The Boyd Court did not require a plaintiff to show that but for the loss of evidence he would have prevailed. What he must show instead is that but for the loss or destruction of evidence, he would have had a "reasonable probability of succeeding in the underlying suit." Boyd, 652 N.E.2d at 271. If that cannot be shown, then there is no causation. Presumably, then, if it can be shown, the requisite nexus exists. That nexus may very well exist here.

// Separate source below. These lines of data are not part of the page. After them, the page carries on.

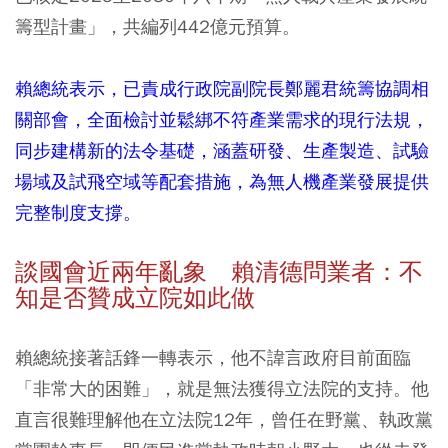
籌型計畫」，共編列442億元預算。
賴總統表示，已責成行政院副院長鄭麗君統籌協調相
關部會，全面檢討並鬆綁不符產業需求的現行法規，
同步建構新的法令基礎，涵蓋研發、生產製造、試驗
場域及試飛空域等配套措施，為無人機產業發展提供
完整制度支撐。
談國會近兩年亂象 賴清德問業者：不
知是否贊成立院如此做
賴總統接著話鋒一轉表示，他不諱言政府目前面臨
「非常大的困難」，就是無法獲得立法院的支持。他
直言很難理解他在立法院12年，曾任在野黨、執政黨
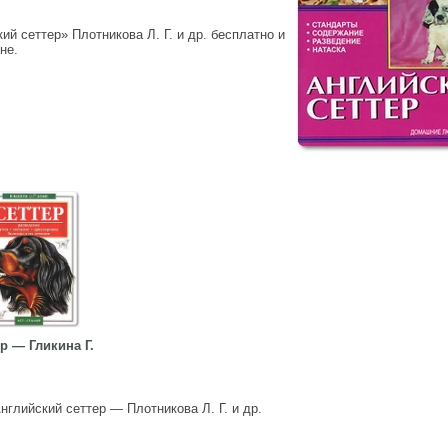
й сеттер» Плотникова Л. Г. и др. бесплатно и
не.
р — Гликина Г.
нглийский сеттер — Плотникова Л. Г. и др.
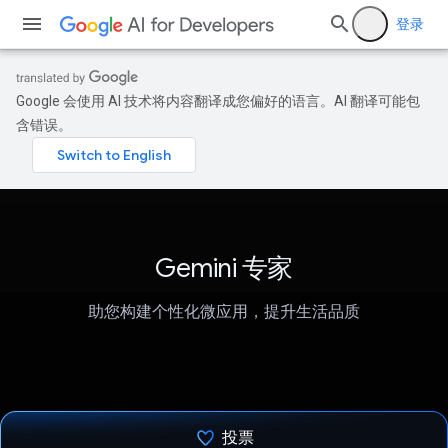
登录
Google 会使用 AI 技术将内容翻译成您偏好的语言。AI 翻译可能包
含错误。
Gemini 专家
助您构建个性化微应用，提升生活品质
投票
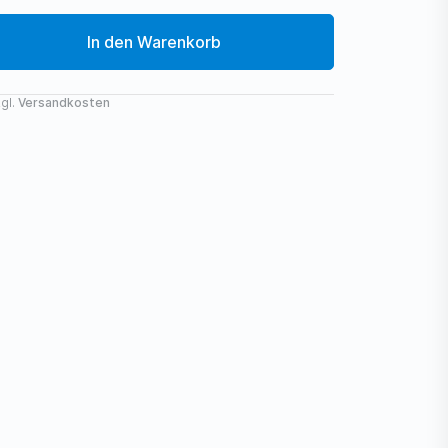
In den Warenkorb
gl.
Versandkosten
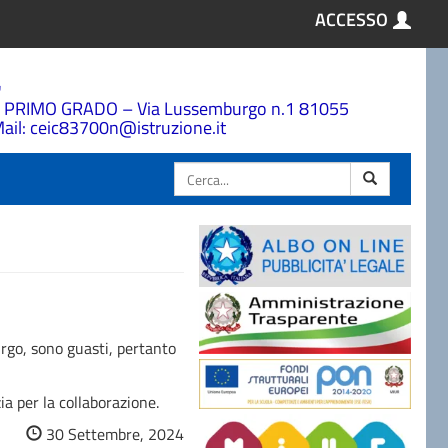
ACCESSO
a
 PRIMO GRADO – Via Lussemburgo n.1 81055
ail: ceic83700n@istruzione.it
Cerca
urgo, sono guasti, pertanto
ia per la collaborazione.
30 Settembre, 2024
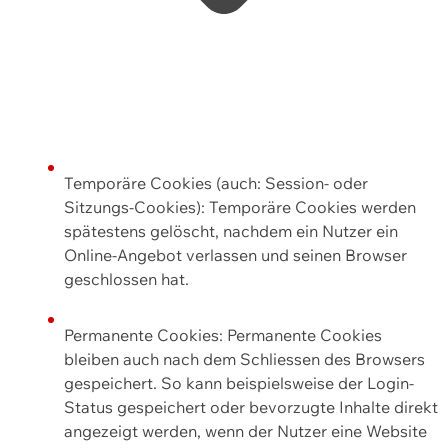
Temporäre Cookies (auch: Session- oder
Sitzungs-Cookies): Temporäre Cookies werden
spätestens gelöscht, nachdem ein Nutzer ein
Online-Angebot verlassen und seinen Browser
geschlossen hat.
Permanente Cookies: Permanente Cookies
bleiben auch nach dem Schliessen des Browsers
gespeichert. So kann beispielsweise der Login-
Status gespeichert oder bevorzugte Inhalte direkt
angezeigt werden, wenn der Nutzer eine Website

The primary concern in both Boyd and Dardeen was the fact that the underlying litigation was without merit, so even if the plaintiff had the evidence, the case would have been lost. In other words, there would have been no injury and no damages. That cannot be said here. If this case proceeds to trial and Stoner wins on the merits, then the spoliation claims will fail as a matter of law. But if this case proceeds to trial and Stoner loses on the merits, the jury must be allowed to consider the spoliation issues. No one can say at this time whether Stoner will or will not be "able" to prove his case without this evidence. To the extent this motion is one for summary judgment, it is denied. Stoner's motion to strike that motion is also denied as moot.
For the reasons stated herein, I find that the Complaint adequately alleges claims for negligent spoliation but fails as a matter of law on the claim for intentional spoliation. The Motion to Dismiss is therefore granted in part and denied in part. Count III is dismissed. To the extent the Motion to Dismiss purports to be a motion for summary judgment it is denied.
Defendant Wal-Mart is directed to file an answer to Counts IV and V within 14 days of the date of this Order.